Few illustrious tourist attractions in Ohio rank higher than the Reverend Paul Johnson’s Pencil Sharpener Museum located in the middle of the State. The reverend’s wife donated it after he collected approximately 4,000 sharpeners from 1989-2010. He left her holding when he died in 2010. She had nobody to blame but herself as she bought him his first sharpener.
The good reverend collected pencil-sharpening Garfields, Mickeys, Tweetybirds, tractors, airplanes, trains, and US presidents who sharpened with their mouths. A panda bear sharpened pencils from the other end.
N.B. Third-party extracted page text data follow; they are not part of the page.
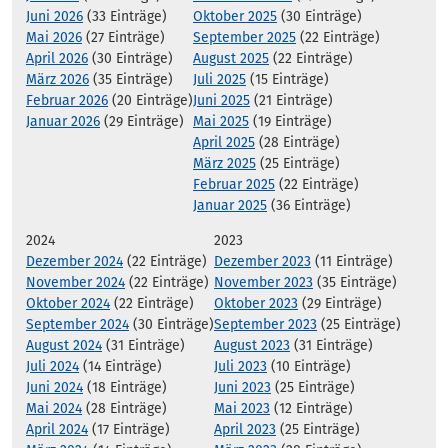
Juni 2026
(33 Einträge)
Oktober 2025
(30 Einträge)
Mai 2026
(27 Einträge)
September 2025
(22 Einträge)
April 2026
(30 Einträge)
August 2025
(22 Einträge)
März 2026
(35 Einträge)
Juli 2025
(15 Einträge)
Februar 2026
(20 Einträge)
Juni 2025
(21 Einträge)
Januar 2026
(29 Einträge)
Mai 2025
(19 Einträge)
April 2025
(28 Einträge)
März 2025
(25 Einträge)
Februar 2025
(22 Einträge)
Januar 2025
(36 Einträge)
2024
2023
Dezember 2024
(22 Einträge)
Dezember 2023
(11 Einträge)
November 2024
(22 Einträge)
November 2023
(35 Einträge)
Oktober 2024
(22 Einträge)
Oktober 2023
(29 Einträge)
September 2024
(30 Einträge)
September 2023
(25 Einträge)
August 2024
(31 Einträge)
August 2023
(31 Einträge)
Juli 2024
(14 Einträge)
Juli 2023
(10 Einträge)
Juni 2024
(18 Einträge)
Juni 2023
(25 Einträge)
Mai 2024
(28 Einträge)
Mai 2023
(12 Einträge)
April 2024
(17 Einträge)
April 2023
(25 Einträge)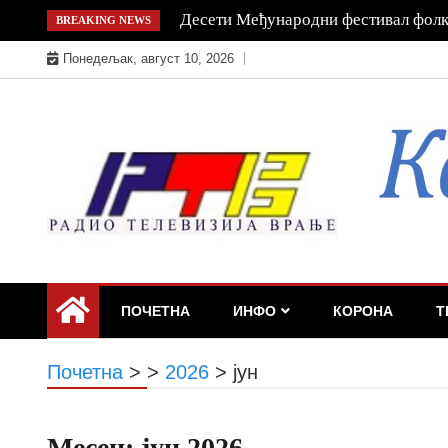
Skip
РХМЗ објавио упозорења на високе 
BREAKING NEWS
to
Понедељак, август 10, 2026
content
ПОЧЕТНА
ИНФО
КОРОНА
Т
Почетна
>
>
2026
>
јун
Месец:
јун 2026.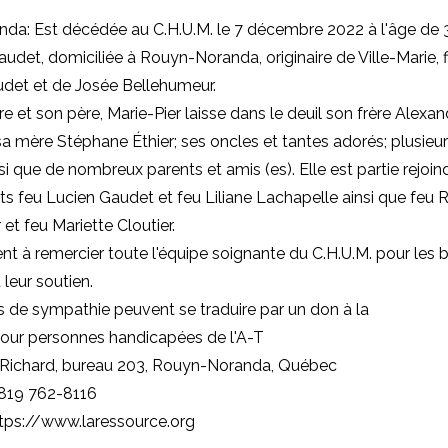
nda: Est décédée au
C.H.U.M
. le 7 décembre 2022 à l'âge de
audet, domiciliée à Rouyn-Noranda, originaire de Ville-Marie, f
det et de Josée Bellehumeur.
e et son père, Marie-Pier laisse dans le deuil
son frère Alexand
sa mère Stéphane Éthier; ses oncles et tantes adorés; plusieur
si que de nombreux parents et amis (es). Elle est partie rejoin
s feu Lucien Gaudet et feu Liliane Lachapelle ainsi que feu 
et feu Mariette Cloutier.
ient à remercier toute l'équipe soignante du
C.H.U.M
. pour les 
 leur soutien.
 de sympathie peuvent se traduire par un don à
la
our personnes handicapées de l'A-T
Richard, bureau 203, Rouyn-Noranda, Québec
 819 762-8116
tps://www.laressource.org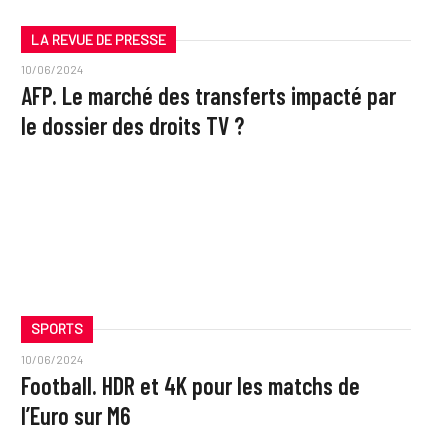
LA REVUE DE PRESSE
10/06/2024
AFP. Le marché des transferts impacté par
le dossier des droits TV ?
SPORTS
10/06/2024
Football. HDR et 4K pour les matchs de
l’Euro sur M6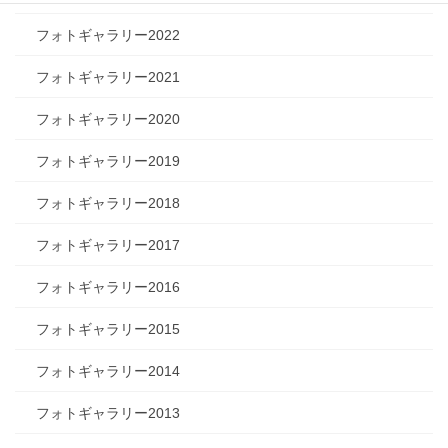
フォトギャラリー2022
フォトギャラリー2021
フォトギャラリー2020
フォトギャラリー2019
フォトギャラリー2018
フォトギャラリー2017
フォトギャラリー2016
フォトギャラリー2015
フォトギャラリー2014
フォトギャラリー2013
The museum grouped the display in relationship to his themes: food sharpeners, music, or travel themed. My attention turned to the historically-themed sharpeners. In my past our family owned a Boston Vacuum Mount Vintage Pencil Sharpener, circa 1950s. It belonged to Mom but lives in my kitchen now. It reminds me of the sound of Mom’s hand cranking as she sharpened pencils for my daily math lesson.
How I dreaded that sound.
Mom is a musical and math genius. I didn’t inherit a talent for numbers and experienced youthful problems learning to count. So the Boston sharpener, and what it represented, wasn’t my friend.
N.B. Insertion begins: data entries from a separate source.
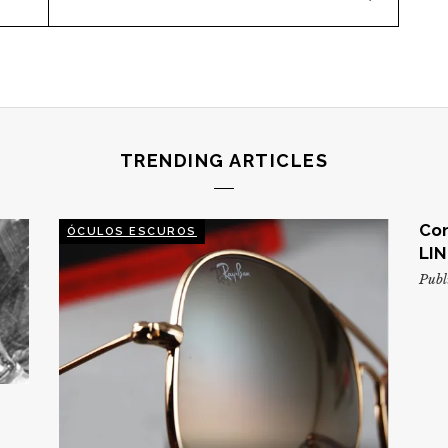
TRENDING ARTICLES
Con
ÓCULOS ESCUROS
LIN
Publ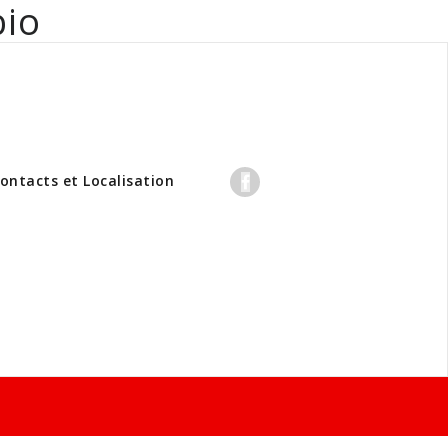
bio
professionnels
ontacts et Localisation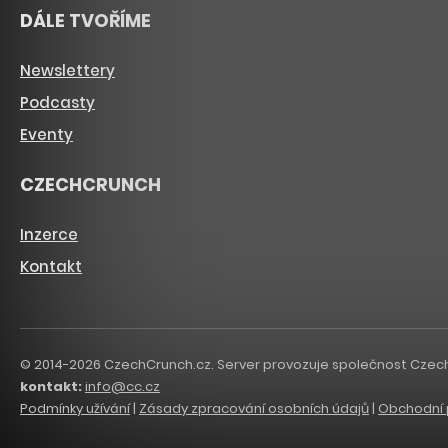
DÁLE TVOŘÍME
Newslettery
Podcasty
Eventy
CZECHCRUNCH
Inzerce
Kontakt
© 2014-2026 CzechCrunch.cz. Server provozuje společnost CzechCru
kontakt:
info@cc.cz
Podmínky užívání
|
Zásady zpracování osobních údajů
|
Obchodní 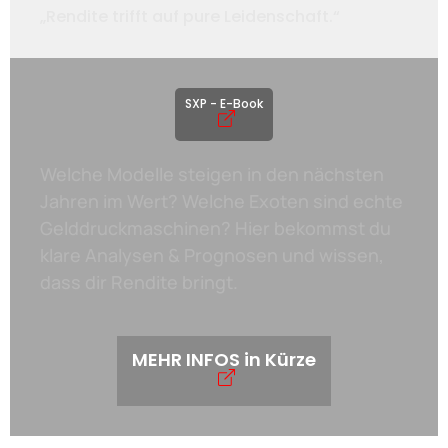
„Rendite trifft auf pure Leidenschaft.“
SXP - E-Book
Welche Modelle steigen in den nächsten
Jahren im Wert? Welche Exoten sind echte
Gelddruckmaschinen? Hier bekommst du
klare Analysen & Prognosen und wissen,
dass dir Rendite bringt.
MEHR INFOS in Kürze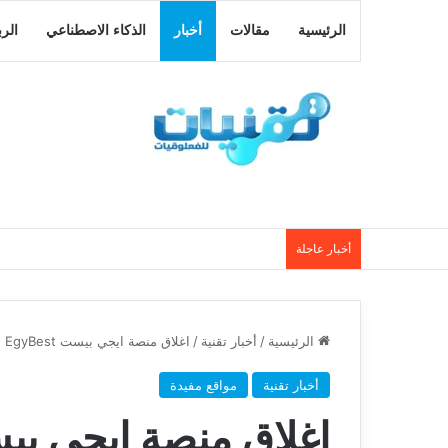
الرئيسية
مقالات
أخبار
الذكاء الاصطناعي
الر
أخبار عاجلة
الرئيسية
/
أخبار تقنية
/
اغلاق منصة ايجي بيست EgyBest اشهر موقع للافلام ! واسباب اغلاق الموقع
أخبار تقنية
مواقع مفيدة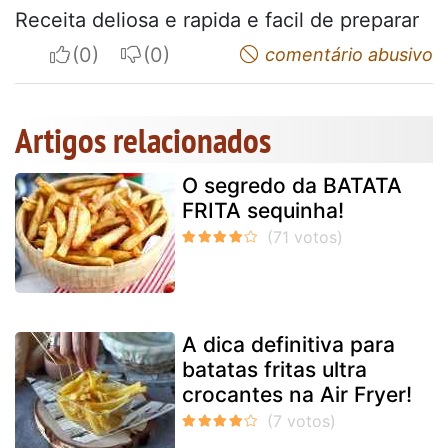
Receita deliosa e rapida e facil de preparar
I apreciate
I do not appreciate
comentário abusivo
Artigos relacionados
O segredo da BATATA
FRITA sequinha!
A dica definitiva para
batatas fritas ultra
crocantes na Air Fryer!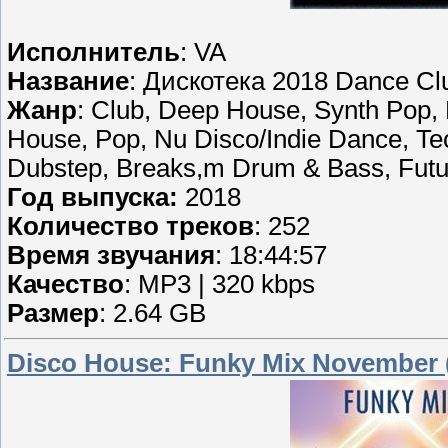
Исполнитель
: VA
Название
: Дискотека 2018 Dance Clu
Жанр
: Club, Deep House, Synth Pop, 
House, Pop, Nu Disco/Indie Dance, Tec
Dubstep, Breaks,m Drum & Bass, Futur
Год выпуска:
2018
Количество треков
: 252
Время звучания
: 18:44:57
Качество
: MP3 | 320 kbps
Размер
: 2.64 GB
Disco House: Funky Mix November 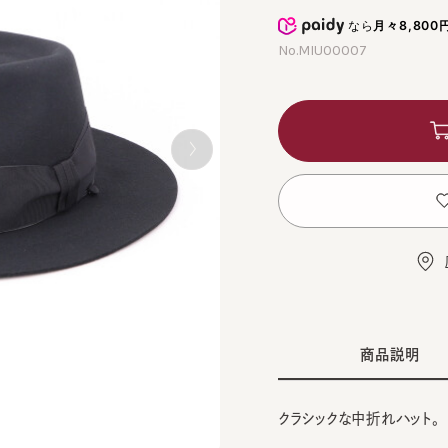
なら
月々8,800円
から
No.MIU00007
カ
お
店舗
商品説明
クラシックな中折れハット。
■デザイン
BEI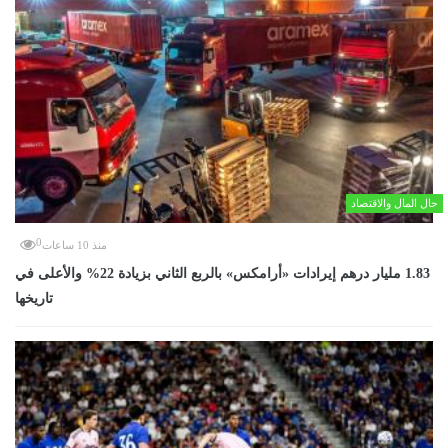
حال المال والاقتصاد
0
منذ 10 ساعات
‏1.83 مليار درهم إيرادات «أرامكس» بالربع الثاني بزيادة 22% والأعلى في
تاريخها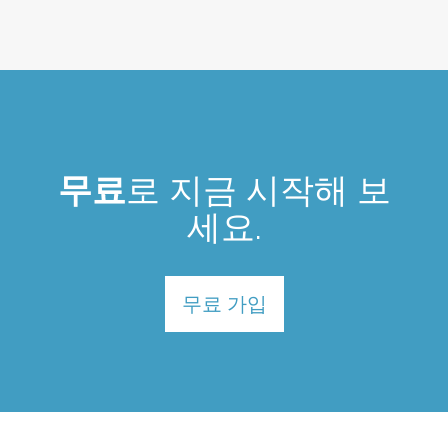
무료
로 지금 시작해 보
세요.
무료 가입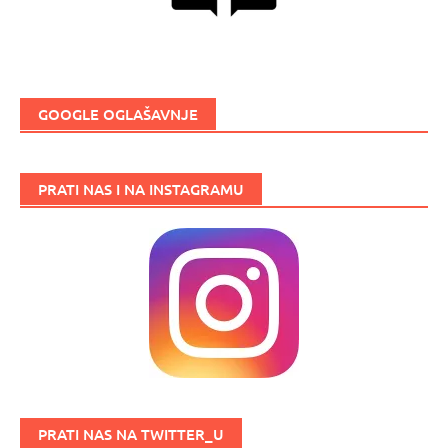
GOOGLE OGLAŠAVNJE
PRATI NAS I NA INSTAGRAMU
PRATI NAS NA TWITTER_U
The pencil sharpener, given its due, ranks among the finest tools of the world. Mom’s Boston vacuum mounted sharpener came with an adjustable hole size and a twist off canister. Made in Mom’s home state of New Jersey, Camden precisely, when in 1957 X-Acto purchased the company. Elmer’s Glue then bought the company.
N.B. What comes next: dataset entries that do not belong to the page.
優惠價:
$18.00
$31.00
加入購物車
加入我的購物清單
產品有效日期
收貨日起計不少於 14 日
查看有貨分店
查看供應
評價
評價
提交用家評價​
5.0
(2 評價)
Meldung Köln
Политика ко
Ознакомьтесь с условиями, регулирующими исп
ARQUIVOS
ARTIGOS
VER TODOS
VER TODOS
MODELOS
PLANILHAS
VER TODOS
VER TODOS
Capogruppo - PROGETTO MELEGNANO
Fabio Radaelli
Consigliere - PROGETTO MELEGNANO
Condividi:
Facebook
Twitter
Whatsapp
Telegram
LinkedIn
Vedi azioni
French scientist Nicolas-Jacques Conte, an officer in Napolean’s army, invented the pencil in 1795. Back in Concord, MA, in 1812, William Monroe made America’s first pencil. Another Concord native, Henry David Thoreau, the famous philosopher and author, made his own. Before the invention of the pencil, folks used messy graphite.
Aside from our family’s, a more “expensive” 1950s Boston vacuum mount pencil sharpener exists. That one contains a spring loaded grip at the front of the different sized holes to hold the pencil during sharpening. This very advanced model comes with only one hole because a special grip accommodates many pencil sizes. The Boston sharpener is a cylindrical planetary sharpener, using two conical gears, powered by a hand crank. A pair of helix cutters inside do the sharpening.
The hole size issue became important because Europe and Great Britain offered different sized pencils than the US. Boston exported sharpeners to England, where they called it a “pencil pointer.” In Ireland, they called it a Parer or Topper.
Before the Pencil Sharpener
Before the luxury of a tool called a pencil sharpener, a knives did the whittling. Until a Parisian mathematician applied for the world’s first pencil sharpener patent in 1828. England followed suit and patented a “Styloxynon” in 1833 with two sharp blades at right angles set in a block of wood with a hole. When the engineering of these tools developed to the point where the small block of wood held one blade at a tangent, called a prism pocket sharpener, fraught with difficulty for a left handed person. America ruled the sharpener market in the mid-19th century because one factory in Bangor Maine produced those small hand-held sharpeners we all know, and exported them widely throughout Europe.
Later American ingenuity led to the development of a huge mechanical communal office pencil sharpener from 1890-1917. The leading manufactory was the Automatic Pencil Sharpener Co., which dominated the market until the development of the electric pencil sharpener in 1917.
Other sharpeners serviced other types of pencils, such one for flat sided carpenter’s pencils.
Altas Obsura, which I love, tells us that if you visit the Reverend’s Pencil Sharpening Museum, you might make a detour to Springfield to see Mr Ben Hartman’s circa 1930s miniature rock garden of famous architectural structures, such as the White House in tiny pebbles. Or you might visit Eggshelland in Lyndhurst Ohio, begun in 1957 in the Manolio’s front yard at Easter, where the couple blew out 50,000 eggs and dyed the shells to create a giant Eater Bunny and a 50 foot Cross. The traditions are kept alive by neighbors and friends in Ohio today. Looks like we are in for a road trip.
The value of Mom’s Boston sharpener is $40.